Non è possibile in questa sede esaminare in modo approfondito l'analisi di Mearsheimer anche se non convince sotto diversi aspetti (si badi che Mearsheimer ritiene che gli Usa avrebbero dovuto allearsi con la Russia per contrastare l'ascesa della Cina), compresi quelli militari dato che non vi è nessuna prova che adesso si stia combattendo una vera guerra di logoramento (in cui le perdite dei difensori - che a loro volta conducono "feroci" contrattacchi -possono anche essere simili a quelle degli attaccanti, come ad esempio accadde nella battaglia di Verdun) nonostante che sia indubbio che pure gli ucraini abbiano subito perdite assai gravi, in specie a Bakhmut. Ma le stime del Pentagono nonché di noti Centri di studi strategici e di analisti occidentali sono assai diverse da quelle di Mearsheimer, che si basa su fonti russe e su un calcolo assai discutibile dato che Mearsheimer attribuisce alla superiorità dell'artiglieria russa - che però non è precisa come quella ucraina (gli Himars ecc. sono indubbiamente un'ottima "carta" che gli ucraini possono giocare) - la capacità di infliggere agli ucraini almeno il doppio delle perdite dei russi, anche nel caso che i russi attacchino incessantemente senza riuscire a sfondare il fronte. Comunque sia, è significativo che dopo avere preso Bakhmut, ma senza sfondare i fianchi dello schieramento ucraino, i russi si siano fermati, rinunciando ad attaccare la principale linea difensiva ucraina nel Donbas (ossia quella di Kramatorsk-Sloviansk). Si può invece affermare che le perdite ucraine "pesano" più di quelle russe se si considera la demografia, che, com'è noto, favorisce nettamente la Russia.

D'altra parte Mearsheimer non tiene conto che l'esercito russo (che adesso è composto soprattutto da riservisti e milizie varie) finora non è riuscito a condurre una "battaglia manovrata" con successo, sebbene  non si possa escludere che sia in grado di difendersi con successo.
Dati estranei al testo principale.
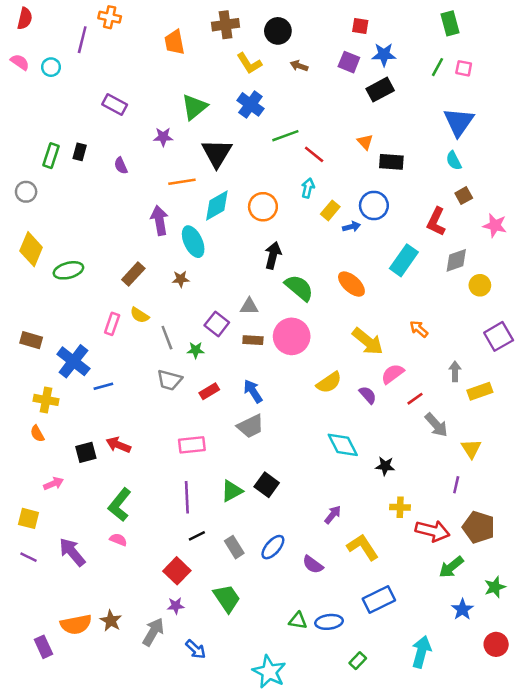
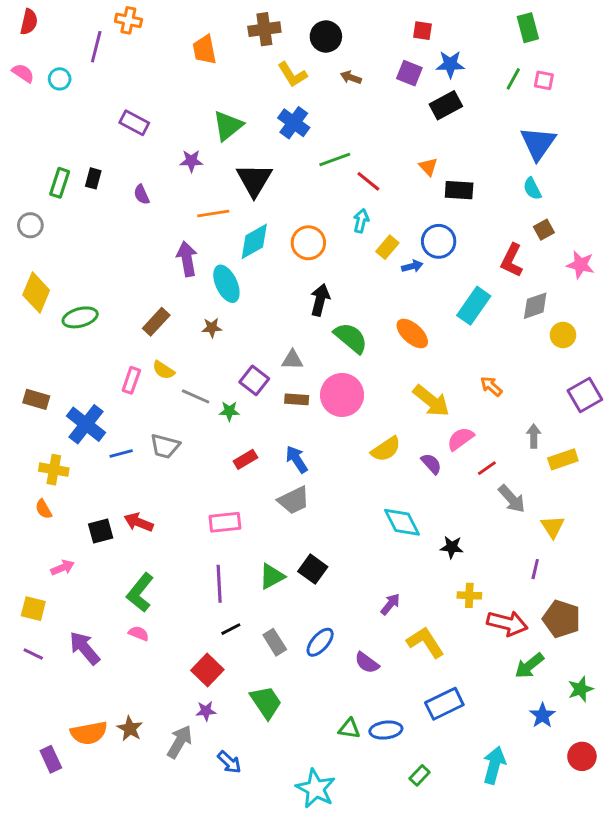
gray line: (167, 338) -> (196, 396), turned -45
gray trapezoid: (169, 380) -> (165, 446), moved

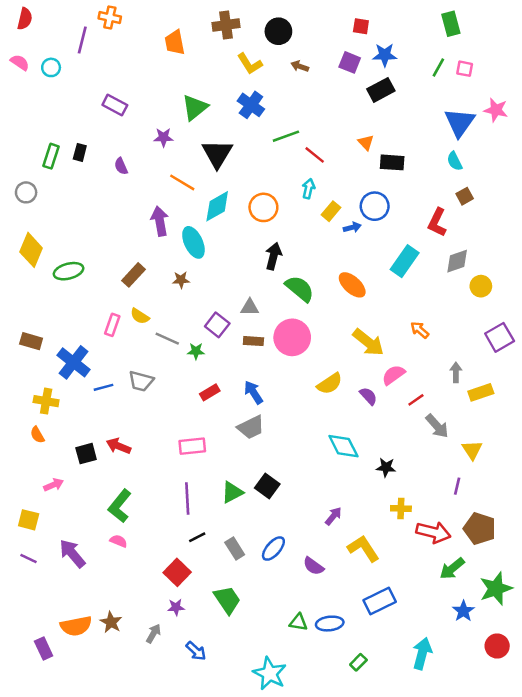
orange line: (213, 214) -> (182, 182), turned 40
pink star: (581, 265) -> (496, 110), moved
green star: (581, 689) -> (496, 589), size x1.5
gray arrow: (180, 742) -> (153, 633), size x0.7

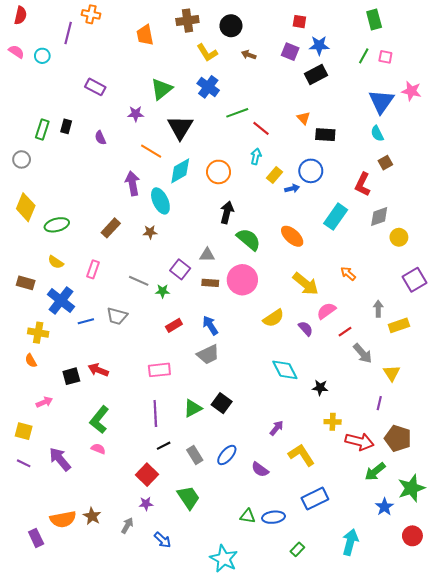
yellow semicircle: (140, 316) -> (56, 262), moved

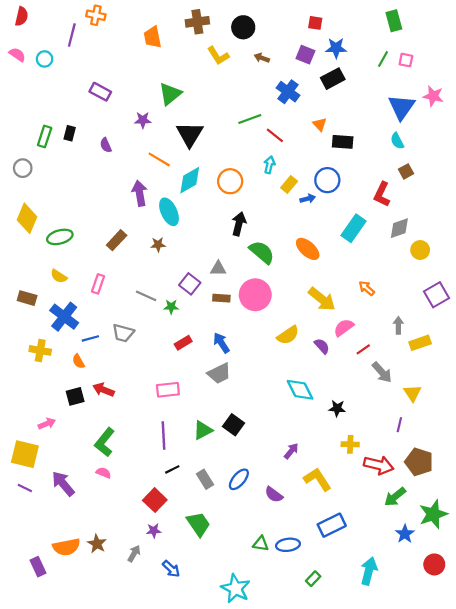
blue cross: (208, 87) -> (288, 92), moved
orange semicircle: (31, 361) -> (78, 361), moved
yellow square: (24, 431) -> (25, 454), size x1.5

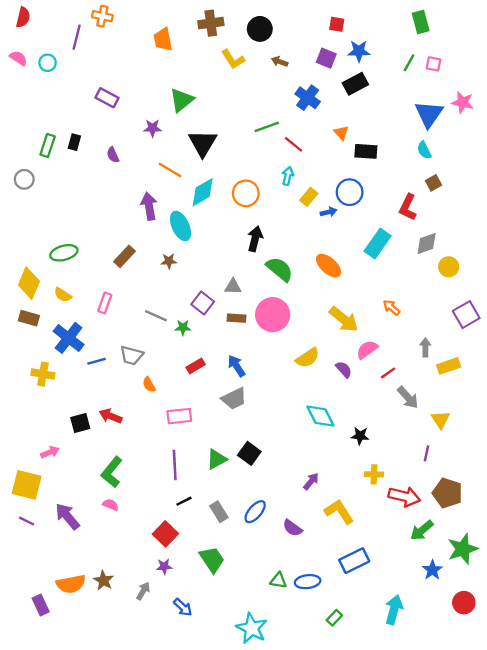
yellow diamond: (27, 218) -> (29, 283), moved
orange semicircle: (78, 361) -> (149, 385), moved

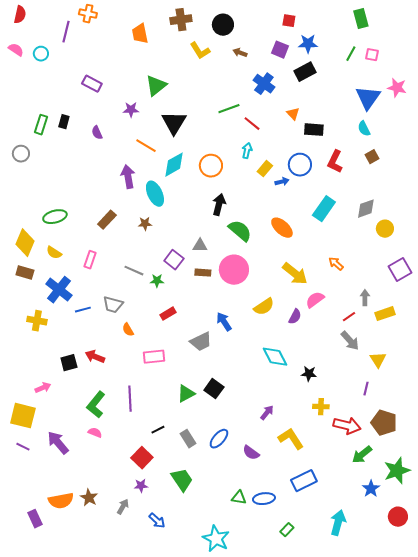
red L-shape: (408, 207) -> (335, 162), moved
blue arrow: (236, 366) -> (224, 322), moved
purple semicircle: (344, 369) -> (295, 317), turned 70
red line: (388, 373) -> (349, 317), moved
purple line: (175, 465) -> (130, 399), moved

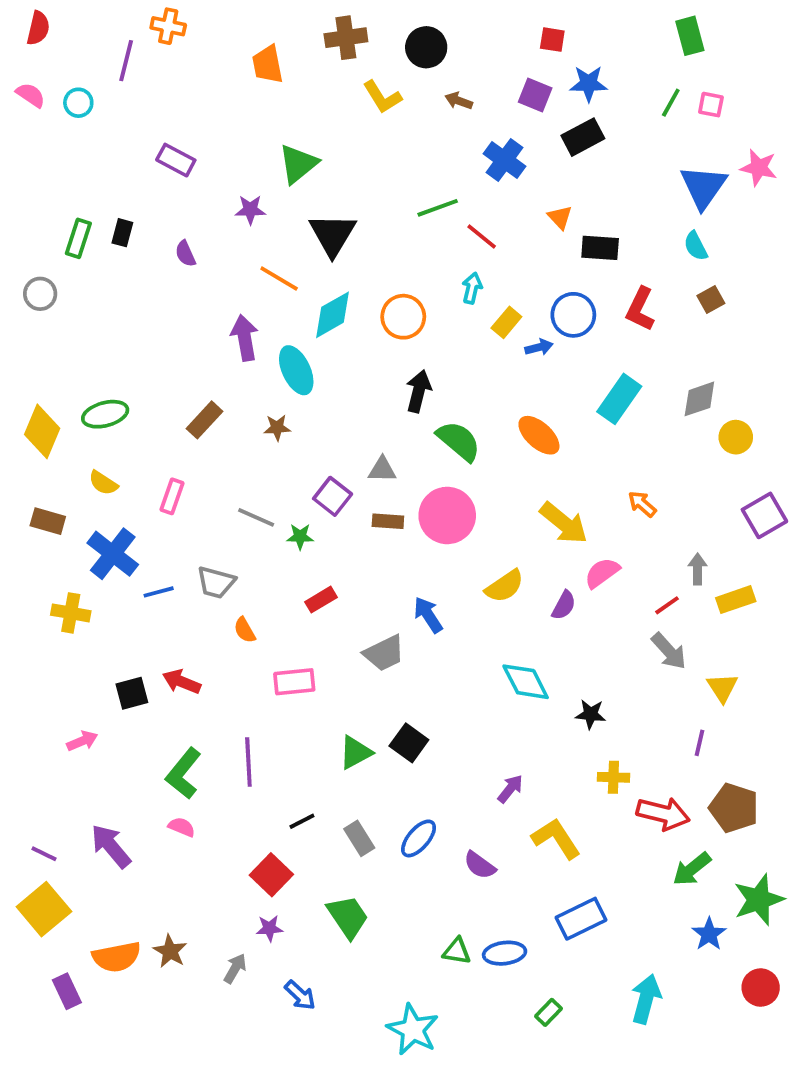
yellow diamond: (25, 243) -> (42, 431), moved
yellow square: (23, 416) -> (44, 909), moved, turned 36

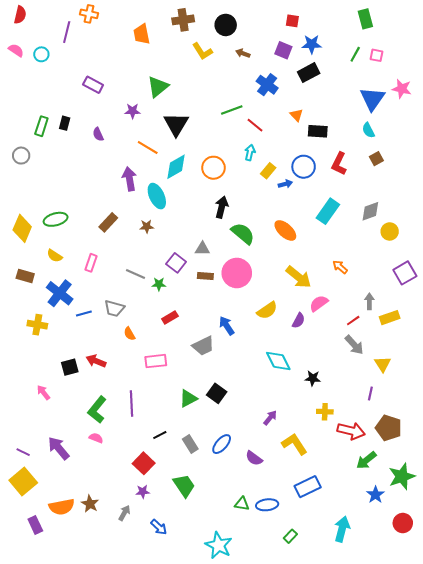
pink arrow: (82, 741) -> (43, 392), turned -105

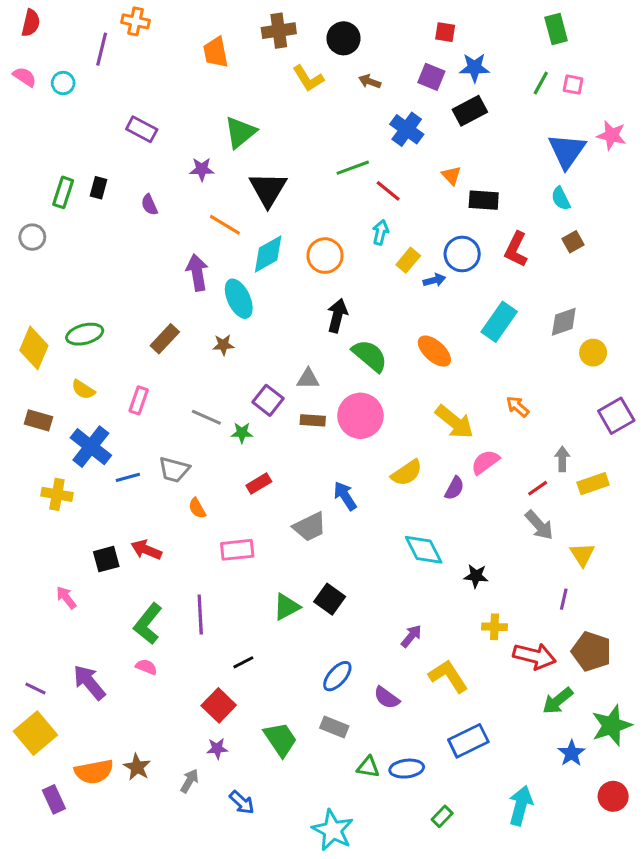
gray rectangle: (190, 444) -> (334, 727), moved, turned -36

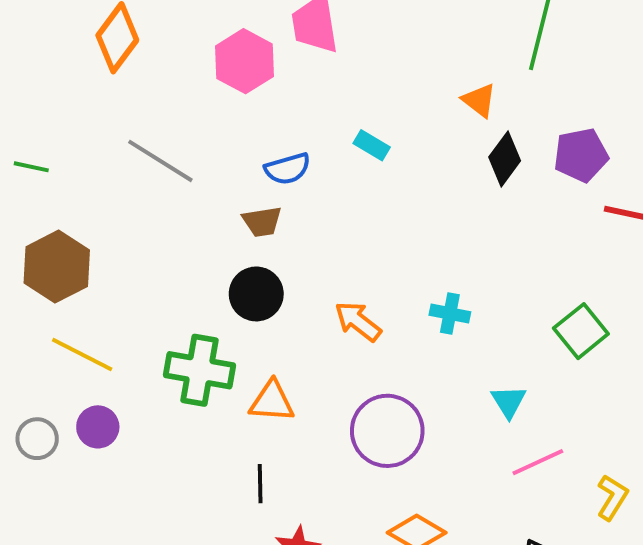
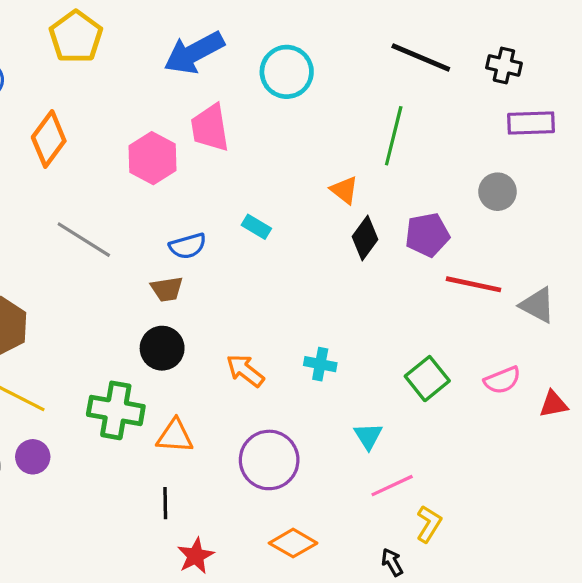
yellow L-shape: (612, 497) -> (429, 524), moved

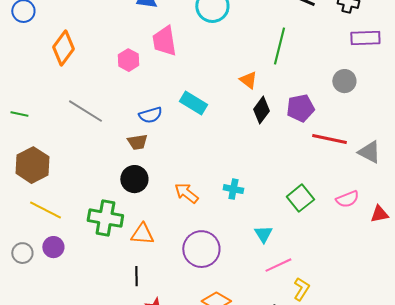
pink hexagon: (153, 158) -> (128, 60), size x0.7
cyan rectangle: (256, 227) -> (193, 103), size x1.5

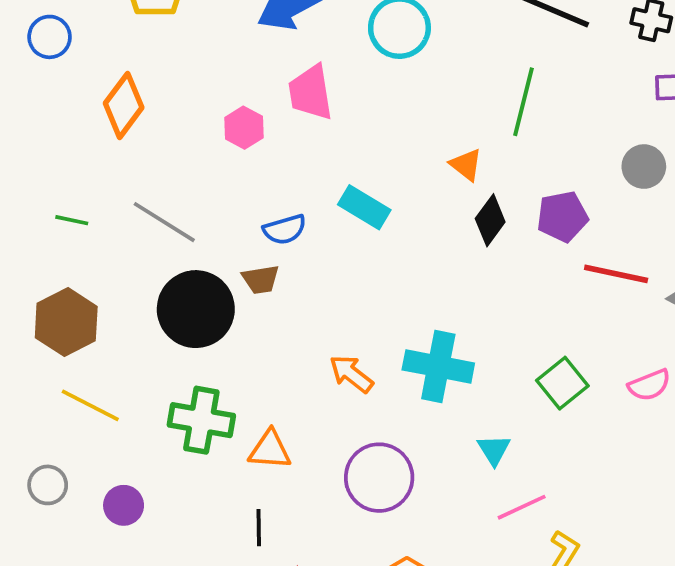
green line: (19, 114) -> (72, 220), moved
black circle: (134, 179) -> (196, 309), moved, size x1.5
cyan cross: (233, 189) -> (438, 366), size x1.8
purple circle: (53, 247) -> (124, 505), moved

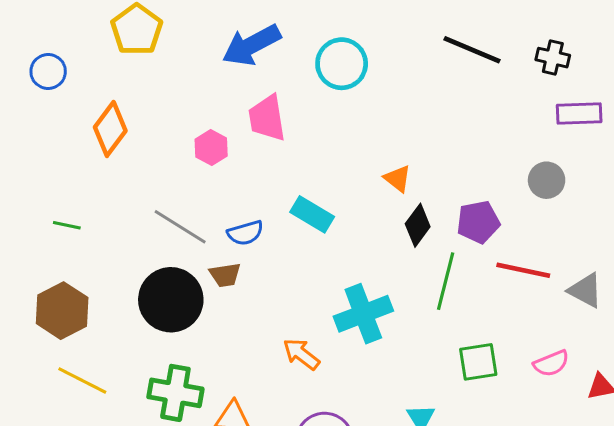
green line: (524, 102) -> (446, 281), moved
gray line: (164, 222) -> (180, 227), moved
cyan cross: (438, 366) -> (363, 314), moved, turned -32
green square: (562, 383) -> (478, 362), turned 30

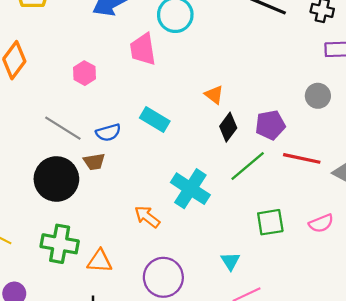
pink trapezoid: (267, 118) -> (143, 49), moved
green line: (446, 281) -> (248, 166), turned 36
cyan cross: (363, 314) -> (190, 189), turned -36

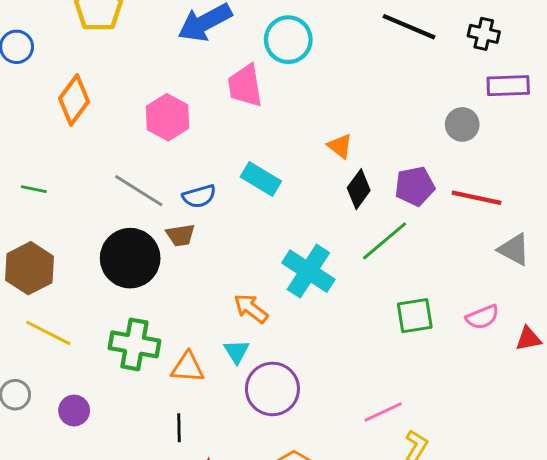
pink hexagon: (84, 73) -> (167, 117), size x1.4
gray circle: (318, 96) -> (462, 124), moved
red line: (302, 158) -> (477, 198), moved
cyan triangle: (230, 261) -> (236, 352), moved

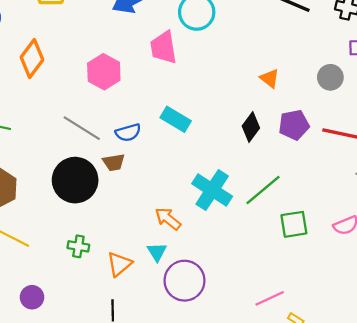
orange triangle: (340, 146) -> (270, 78), moved
green line: (385, 241) -> (263, 190), moved
green cross: (134, 344) -> (78, 246), size x0.6
orange triangle: (188, 367) -> (119, 264), turned -44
Del resto, per ottenere una vittoria militare decisiva la Russia dovrebbe perlomeno occupare Kharkiv e Odessa e poi "gestire" una popolazione in gran parte ferocemente ostile nei confronti dei russi. Certo, se l'esercito ucraino dovesse crollare e la Nato non reagisse con "durezza" (ad esempio inasprendo la pressione geopolitica e militare ai confini della Russia, ma la Nato o alcuni Paesi della Nato potrebbero pure costituire una sorta di "barriera difensiva" per impedire alla Russia di spingersi fino a Kiev o ad Odessa), allora la Nato rischierebbe di sfasciarsi e l'America perderebbe la sua egemonia sull'Europa, che probabilmente, non avendo alcuna autonomia strategica, precipiterebbe nel caos. In pratica, se Mearsheimer avesse ragione, allora per l'Ucraina e l'America/Nato sarebbe una follia continuare questa controffensiva.